As we know from Griggs, the disparate impact theory of liability focuses on factors that are neutral (unrelated to sex) but harshly impact one sex more than the other in their operation or application. Subsequently, after the plaintiff establishes its prima facie case in a typical disparate impact case, the burden shifts to the employer to show that those neutral factors are job related and consistent with business necessity. Footnote 11 creates an incompatibility, antagonism and an undeniable conflict with Griggs. From the rejection by the Court’s plurality of the lower standard of reasonableness in EPA, we can logically infer that the court will certainly reject the Griggs higher standard of job relatedness and consistency with business necessity in Title VII. The rejection of the application of the reasonableness standard by the court’s plurality, when interpreting AOFOTS in the EPA, foreclosed the application of any form or variation of the adverse impact theory of liability in Title VII compensation cases.
Our contention is that the discussion by the Smith court of Footnote 11’s impact on EPA claims has significant implications for sex-based Title VII discrimination in compensation claims. For a plaintiff, the clear implications are that sex-based disparate impact claims in all their forms and variations are not available under Title VII whether they are predicated on the ADEA standard of reasonableness or the Griggs standard of job relatedness and consistency with business necessity. If Smith’s Footnote 11 implies that the disparate impact theory in all its forms and variations are unavailable under Title VII with respect to sex-based pay discrimination claims, presumably this forecloses claims based on the “alternative employment practice” phase of the Griggs disparate impact theory.
Note that when asked to consider a writ of certiorari to the Second Circuit in Aldrich, the Supreme Court denied the application. It did so over the objection of three justices, who thought the split in the circuits warranted the granting of the writ. See 506 US 965 (1992) (J. White)(“I would grant certiorari to resolve the acknowledged conflict among Circuits regarding the interpretation of the federal Equal Pay Act.”)

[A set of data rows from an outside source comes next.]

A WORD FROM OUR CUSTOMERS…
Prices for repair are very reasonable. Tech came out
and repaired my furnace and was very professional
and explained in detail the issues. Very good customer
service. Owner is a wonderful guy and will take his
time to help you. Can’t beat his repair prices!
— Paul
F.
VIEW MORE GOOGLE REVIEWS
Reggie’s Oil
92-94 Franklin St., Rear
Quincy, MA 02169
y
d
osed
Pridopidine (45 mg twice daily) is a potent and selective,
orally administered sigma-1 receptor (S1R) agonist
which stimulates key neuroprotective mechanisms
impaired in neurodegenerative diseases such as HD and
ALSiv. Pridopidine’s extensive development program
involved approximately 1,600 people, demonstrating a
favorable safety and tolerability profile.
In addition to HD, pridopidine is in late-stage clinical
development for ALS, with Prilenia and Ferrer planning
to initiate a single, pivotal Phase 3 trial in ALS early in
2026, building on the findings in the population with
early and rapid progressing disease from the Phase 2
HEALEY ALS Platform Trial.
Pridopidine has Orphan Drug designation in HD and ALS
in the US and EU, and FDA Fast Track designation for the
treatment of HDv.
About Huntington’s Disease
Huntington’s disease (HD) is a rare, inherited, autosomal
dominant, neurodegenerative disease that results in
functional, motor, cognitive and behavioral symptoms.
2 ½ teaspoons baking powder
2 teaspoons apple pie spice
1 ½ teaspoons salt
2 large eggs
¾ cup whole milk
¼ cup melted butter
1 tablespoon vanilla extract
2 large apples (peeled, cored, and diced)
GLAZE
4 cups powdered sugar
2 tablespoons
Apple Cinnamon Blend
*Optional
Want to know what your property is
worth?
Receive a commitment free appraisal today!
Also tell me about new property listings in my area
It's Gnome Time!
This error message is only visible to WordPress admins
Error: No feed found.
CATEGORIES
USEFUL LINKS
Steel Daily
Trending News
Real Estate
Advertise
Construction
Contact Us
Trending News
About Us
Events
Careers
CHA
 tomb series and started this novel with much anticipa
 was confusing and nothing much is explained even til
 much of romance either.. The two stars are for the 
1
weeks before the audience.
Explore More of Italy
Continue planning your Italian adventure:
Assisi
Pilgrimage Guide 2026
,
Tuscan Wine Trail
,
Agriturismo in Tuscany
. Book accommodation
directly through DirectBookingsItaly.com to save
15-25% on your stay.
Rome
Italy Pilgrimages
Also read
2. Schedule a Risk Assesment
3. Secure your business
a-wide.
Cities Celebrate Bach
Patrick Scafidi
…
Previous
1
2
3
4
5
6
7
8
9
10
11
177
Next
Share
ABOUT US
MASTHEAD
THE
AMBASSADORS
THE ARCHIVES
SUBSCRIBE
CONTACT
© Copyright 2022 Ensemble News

As I will discuss in a forthcoming publication, several courts of appeals have disagreed on whether the incorporation of the fourth affirmative defense AOFOTS into Title VII, totally foreclosed the application of a theory of disparate impact or just substantially changed the burden of proof in the theory of disparate impact when it is applied to discrimination in sex-based compensation claims (e.g. a reasonable standard may be used to replace the job relatedness and consistency with business necessity standard in phase 2 of a disparate impact burden of proof) . Notwithstanding the areas of disagreement, no court of appeal has held that the Griggs’ standard of job relatedness and consistency with business necessity was applicable to sex-based discrimination in compensation claims under Title VII. As I will discuss in the next section, why enforcement agencies are still taking the position that a Griggs’ type of disparate impact theory is available in sex-based pay discrimination claims under Title VII is anyone’s guess.
From the perspective of the enforcement agencies, notably the EEOC and the OFCCP, we will consider two important documents that relate to compensation discrimination: OFCCP Directive 307 (Feb 28, 2013) and EEOC Directive on Compensation Discrimination (EEOC Directive No. 915.003 (Dec. 5, 2000)). Both of these documents are Directives meaning that they are internal guidance documents that provide the agencies’ staff with direction on how to approach auditing or investigating contractors’ or employers’ compensation practices.
Both EEOC and OFCCP took the position in both of their Directives that Griggs’ adverse impact theory applies to both compensation as a dependent variable as well as to the independent variables that determine compensation (e.g. performance, time with the company, education, experience etc.). The EEOC at least acknowledged in its Directive in Footnote 34 that some courts have rejected the agency’s position on availability of disparate impact in sex-based discrimination in pay. With all fairness to the EEOC, its Directive on Compensation Discrimination was written prior to the US Supreme Court deciding Smith v. City of Jackson.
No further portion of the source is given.